» WHAT YOU SHOULD DO
Look through the entries for the string "informações" and copy every line where it shows up.

» INFORMATION GIVEN
- - - -
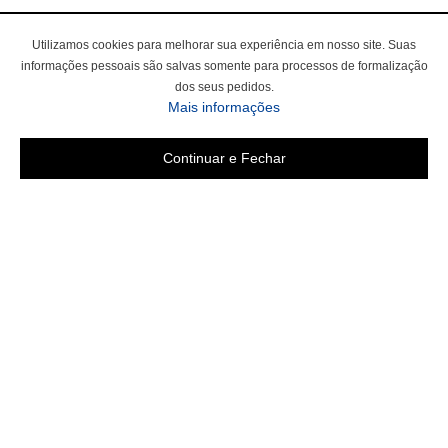
Utilizamos cookies para melhorar sua experiência em nosso site. Suas
informações pessoais são salvas somente para processos de formalização
dos seus pedidos.
sobre a Política de Privac
Mais informações
Continuar e Fechar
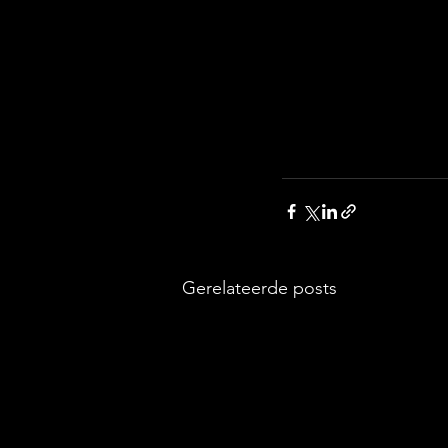
Gerelateerde posts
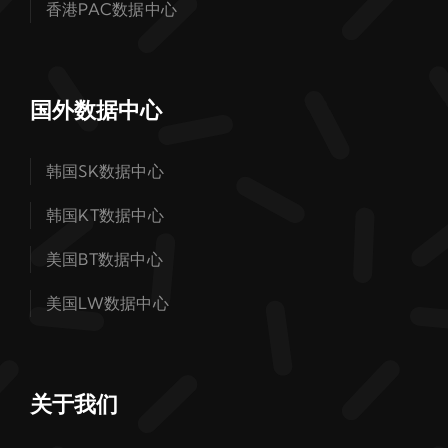
香港PAC数据中心
国外数据中心
韩国SK数据中心
韩国KT数据中心
美国BT数据中心
美国LW数据中心
关于我们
- - - -
» EXERCISE SOLUTION
informações pessoais são salvas somente para processos de formalização
Mais informações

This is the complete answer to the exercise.